Monday, 1 December 2014

Immigration: aiming at the wrong target

We never seem to stop talking about immigration these days. And yet the real problem we face isn’t immigration – it’s precisely all that talk about it. Or more generally, the someone-else-to-blame mentality that lies behind all the hot air and bad temper.


Anti-Immigration: it's all the rage
Even among people descended from immigrants
One of the more remarkable women I know of was Emilie du Châtelet. She became a champion, in the eighteenth century, of what the best recent student of her life, calls “feminine ambition”: she forced the scientific world to take her seriously, publishing extensively on physics, including a translation of Newton’s Principia which she raced to complete before her premonition of death was verified.

She had a servant called Sébastien Longchamp, who would ultimately be dismissed from the household she shared at the time with Voltaire. Decades later, after his own death and even that of the man who published them, Longchamp’s Memoirs of his time with the illustrious couple appeared. One has to question the reliability of such a source; even so, there are some stories he tells in his ‘what the Bulter saw’ document, that ring true.

He tells, for example, of a summons to her bathroom, to fetch more hot water from the fireplace and pour it into the bath. As he came to edge, he realised that she was entirely naked, and the water completely transparent. To avoid being scalded, she parted her legs so that he could pour the water safely away from them. When he tried to do so with his eyes averted, she admonished him for getting the hot water too close to her body, so he was obliged to watch what he was doing and therefore view her naked.

Mme du Châtelet was by no means promiscuous. She would certainly not have appeared naked before a man. But that precisely is the point: Longchamp was not a man. He was a servant, and to a noble such as Emilie, that is less than a man. There was no need for modesty before him.

An outspoken champion of rights – hers at least – against the stubborn conservatism of her time could harbour such views. That may make it less surprising that men who took their commitment to freedom and equality so far as to engage in armed rebellion against British rule in North America, could nonetheless condone slavery. There’s no doubt that men like Thomas Jefferson were made uneasy about keeping slaves, but not enough to free them, at least in their own lifetimes.

Surely the answer is that they didn’t see their slaves as truly men or women (they certainly saw them as women in some measure: Jefferson fathered several children on one). Like Longchamp, the slaves were lesser humans, different enough from the masters to warrant denying them their liberty.

Now fast forward two and a half centuries.

We live in a world that is more unequal than at any time since the end of the Second World War. In England, 1.4 million people have an annual income of under £6000 a year; 6000 have an income over £1 million. On their own, the income of each of those super-rich is worth over 150 times that of the people at the bottom. And there many hundreds of people who take many more times still that lowest level.

With that excess money, they can fund politicians and buy them. They can threaten to move their wealth elsewhere to get their way. They have in particular bought the British Tory Party, and are now buying UKIP; it is no accident that while their earnings have grown over the last four years, those of the poorest have fallen still further.

The people who take that money and exercise that power know they deserve it. They know they are exceptional. They excel those who have, and receive, less. In other words they know themselves to be superior. The rest of us may be human, but we are a lesser kind of human. 

 There are 6000 of them which, funnily enough, was the size of the French aristocracy in the eighteenth century too. Like them, their position is based entirely on wealth.
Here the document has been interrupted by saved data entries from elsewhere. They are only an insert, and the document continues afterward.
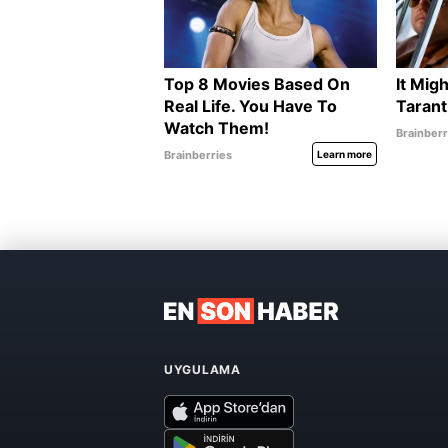
UYGULAMA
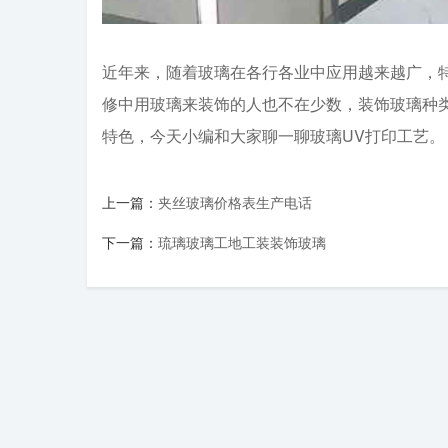
近年来，随着玻璃在各行各业中应用越来越广，
修中用玻璃来装饰的人也不在少数，装饰玻璃种
特色，今天小编和大家聊一聊玻璃UV打印工艺。
上一篇：
夹丝玻璃价格表生产电话
下一篇：
琉璃玻璃工地工装装饰玻璃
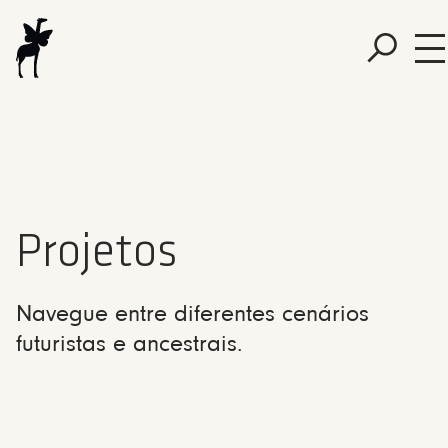
Projetos
Navegue entre diferentes cenários
futuristas e ancestrais.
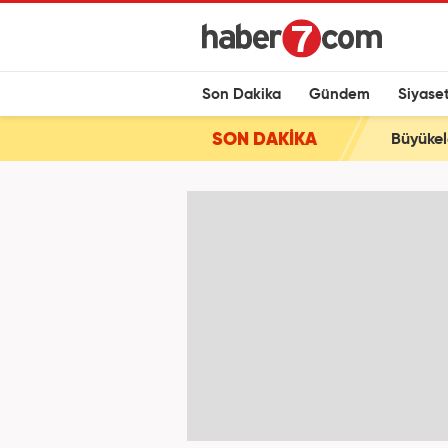
Son Dakika
Gündem
Siyase
SON DAKİKA
Büyükel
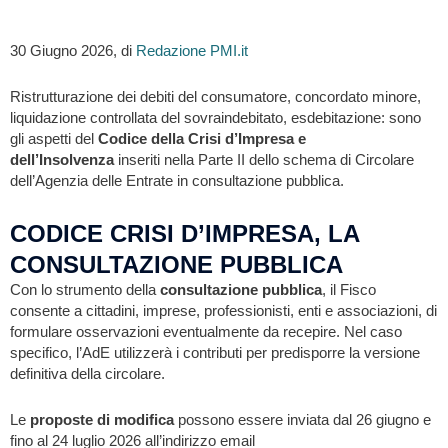
30 Giugno 2026, di
Redazione PMI.it
Ristrutturazione dei debiti del consumatore, concordato minore,
liquidazione controllata del sovraindebitato, esdebitazione: sono
gli aspetti del
Codice della Crisi d’Impresa e
dell’Insolvenza
inseriti nella Parte II dello schema di Circolare
dell’Agenzia delle Entrate in consultazione pubblica.
CODICE CRISI D’IMPRESA, LA
CONSULTAZIONE PUBBLICA
Con lo strumento della
consultazione pubblica
, il Fisco
consente a cittadini, imprese, professionisti, enti e associazioni, di
formulare osservazioni eventualmente da recepire. Nel caso
specifico, l’AdE utilizzerà i contributi per predisporre la versione
definitiva della circolare.
Le
proposte di modifica
possono essere inviata dal 26 giugno e
fino al 24 luglio 2026 all’indirizzo email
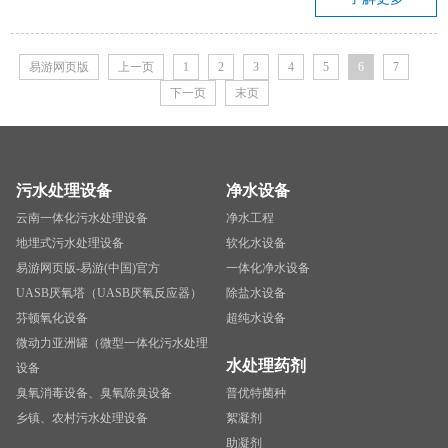
易游网页版
上一页
1
2
3
4
5
6
7
下一页
末页
污水处理设备
净水设备
云南一体化污水处理设备
净水工程
地埋式污水处理设备
软化水设备
易游网页版-易游(中国)官方
一体化净水设备
UASB厌氧塔（UASB厌氧反应器）
除盐水设备
芬顿氧化设备
超纯水设备
微动力亚洲罐（微型一体化污水处理
水处理药剂
设备
臭氧消毒设备、臭氧除臭设备
普优特菌种
乡镇、农村污水处理设备
絮凝剂
助凝剂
It’s no surprise that they preserve and maintain the same attitudes.

There are so many more of us. And we have votes. Why don’t we put an end to their domination?

Because instead of opposing them, we aspire to be like them. We protect the rights of the wealthy in the hope that some day we’ll join their ranks, and enjoy that protection.

However, since we certainly don’t want to blame ourselves for our troubles, we have to find someone else to blame. How about immigrants? There are relatively small numbers, they’re relatively easy to spot, and it’s easy to come up with some kind of justification based on our being the true possessors of this land while they are interlopers in it. Though the English took the country from the Celts, as did the French, and the Americans took it from the Natives who were there before them.

That’s the trap that UKIP or the Tea Party or the Front National in France lure us into. Blame the other, the foreigner, the alien. The lesser human.

The death of Michael Brown in Ferguson, and above all the fact that his killer has avoided any kind of justice, shows how those ideas are as strong today as they ever were. American Blacks may not be slaves, but who can say that Whites regard their lives as equally valuable?

Here one in six of our voters rally to the xenophobes of UKIP, and a higher still proportion of French voters flock to the Islamophobic Marine Le Pen. So we talk endlessly about the perils of immigration and do nothing about those who steal the bread from our mouths.

What of those people, the ones who really run the show and cause our problems? 

They’re laughing at the lot of us. All the way to the bank.

2 comments:

  1. You are exactly right, David. The irony of the cartoon illustration just saddens me.